如果这是在您的shell中发生的情况,那么将解释-lt的结果行为。你可以通过测试这两个值是否为-eq来确认;与直觉相反,在假设您使用的是一个32位的shell,将其算法限制为长(32位)的有符号整数时,这可能是正确的。
#include <stdio.h>
#include <stdlib.h>
int main(void)
{
char *array[] = { "021715402012", "021815402012" };
for (int i = 0; i < 2; i++)
{
int j = atoi(array[i]);
long k = strtol(array[i], 0, 10);
printf("%-10s = %10d = 0x%.10lX\n", array[i], j, k);
}
return 0;
}
#2
1
What shell and version are you using? Any chance of an embedded control character somewhere? (Try deleting re-typing the code.) On openSUSE 11.2 (x86_64):
您正在使用什么shell和版本?有可能在某处嵌入一个控制字符吗?(尝试删除重新输入代码。)在openSUSE 11.2(x86_64):
$if [ 021715402012 -lt 021815402012 ]; then echo yes; else echo no; fi
yes
Interestingly, though,
有趣的是,尽管如此,
$if [ 012 -lt 11 ]; then echo yes; else echo no; fi
no
This surprises me because man bash
says that -lt
performs an arithmetic comparison, and a constant with a leading 0 is interpreted as octal. So I'd expect this to test whether ten is less than eleven, because 012 base 8 = 8 + 2.
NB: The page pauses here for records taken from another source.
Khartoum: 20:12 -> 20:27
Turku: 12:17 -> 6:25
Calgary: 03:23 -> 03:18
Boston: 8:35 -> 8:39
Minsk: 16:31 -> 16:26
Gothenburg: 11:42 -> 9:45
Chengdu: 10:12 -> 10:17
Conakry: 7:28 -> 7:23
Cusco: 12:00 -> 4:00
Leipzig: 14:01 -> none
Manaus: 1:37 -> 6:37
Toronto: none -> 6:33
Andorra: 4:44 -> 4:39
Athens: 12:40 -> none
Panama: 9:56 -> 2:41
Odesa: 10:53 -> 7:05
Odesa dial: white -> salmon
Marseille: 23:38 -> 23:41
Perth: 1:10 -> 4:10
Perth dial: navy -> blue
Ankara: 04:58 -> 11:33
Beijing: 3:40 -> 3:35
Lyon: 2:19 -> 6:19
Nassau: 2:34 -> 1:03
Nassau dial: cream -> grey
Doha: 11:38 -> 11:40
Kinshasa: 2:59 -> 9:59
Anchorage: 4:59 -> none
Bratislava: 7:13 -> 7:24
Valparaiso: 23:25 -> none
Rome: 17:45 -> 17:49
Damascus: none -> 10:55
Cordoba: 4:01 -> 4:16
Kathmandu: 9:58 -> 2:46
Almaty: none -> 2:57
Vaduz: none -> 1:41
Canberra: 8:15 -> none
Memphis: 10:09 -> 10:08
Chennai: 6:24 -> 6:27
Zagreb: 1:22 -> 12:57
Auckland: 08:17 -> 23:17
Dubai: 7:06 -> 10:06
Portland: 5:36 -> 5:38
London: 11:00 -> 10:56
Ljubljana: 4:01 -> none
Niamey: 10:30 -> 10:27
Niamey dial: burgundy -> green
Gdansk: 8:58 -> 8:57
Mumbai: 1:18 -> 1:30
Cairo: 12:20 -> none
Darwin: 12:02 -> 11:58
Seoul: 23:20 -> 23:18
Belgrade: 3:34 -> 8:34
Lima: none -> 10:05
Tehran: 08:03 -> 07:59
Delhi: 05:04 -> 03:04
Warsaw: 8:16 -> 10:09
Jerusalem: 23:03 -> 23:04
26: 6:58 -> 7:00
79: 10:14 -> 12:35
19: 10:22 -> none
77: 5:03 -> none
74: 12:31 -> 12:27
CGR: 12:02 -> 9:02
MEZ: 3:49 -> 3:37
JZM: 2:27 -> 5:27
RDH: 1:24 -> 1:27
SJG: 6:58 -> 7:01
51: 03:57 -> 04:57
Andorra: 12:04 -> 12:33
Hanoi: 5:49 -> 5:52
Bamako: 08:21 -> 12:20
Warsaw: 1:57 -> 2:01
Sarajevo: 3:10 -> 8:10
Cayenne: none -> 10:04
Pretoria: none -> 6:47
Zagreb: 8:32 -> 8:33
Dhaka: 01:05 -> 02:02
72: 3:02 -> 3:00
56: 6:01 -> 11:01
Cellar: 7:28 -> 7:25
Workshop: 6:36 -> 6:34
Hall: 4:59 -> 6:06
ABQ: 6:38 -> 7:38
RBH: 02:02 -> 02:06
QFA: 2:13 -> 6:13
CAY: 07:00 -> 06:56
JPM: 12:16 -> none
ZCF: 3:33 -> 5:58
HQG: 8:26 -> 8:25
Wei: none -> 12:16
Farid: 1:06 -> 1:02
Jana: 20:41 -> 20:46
这让我感到惊讶,因为曼•巴什说-lt执行一个算术比较,一个前导为0的常数被解释为八进制。我希望这个能测试10是否小于11,因为012以8为底= 8 + 2。
Can someone set us straight?
有人能纠正我们吗?
#3
1
A few things are happening...
有些事情正在发生……
Your shell seems to be using 32-bit arithmetic and your numbers are overflowing the format.
您的shell似乎使用了32位的算术,而您的数字正在溢出这种格式。
Also, all command parameters in shell scripts are strings, so the quotes will have no effect at all unless characters in a parameter are significant to the shell parser.
此外,shell脚本中的所有命令参数都是字符串,因此引号根本没有作用,除非参数中的字符对shell解析器很重要。
The shell if
statement is actually running the test(1) command which is linked to [
as a shorthand. (And then it ignores a final ]
.) Although the command could have used the same operator for numeric and string comparisons, as it happens the command is designed in such a way that the operators assume a certain type, and -lt
assumes numeric.
壳牌if语句实际上是运行测试(1)命令与[作为一个速记。(然后它忽略了最后一个]。)尽管命令可以使用相同的操作符对数字和字符串比较,碰巧命令设计以这样一种方式,运营商承担某种类型,和lt假定数字。
On bash and ash (dash) I get an error message on your x... example.
在bash和ash (dash)中,我收到一个关于您的x的错误消息……的例子。
#4
0
I'm not sure if your particular shell is using this interpretation, but here's what I think is happening:
我不确定你的具体shell是否使用了这个解释,但我认为正在发生的事情是:
021715402012
is an 11-digit octal number. 021815402012
is a two-digit octal number terminated by a non-octal digit (the 8
).
021715402012是一个11位的八进制数字。021815402012是一个两位数的八进制数字,以一个非八进制数字(8)结尾。
Of 021715402012
and 021
, clearly the second is smaller.
在021715402012年和021年,显然第二个更小。
Regarding your other attempts, the documentation for the test
and [
commands indicates that -lt
is only valid for numeric arguments, not strings.
关于您的其他尝试,测试的文档和[命令指示-lt只对数值参数有效,而不是字符串。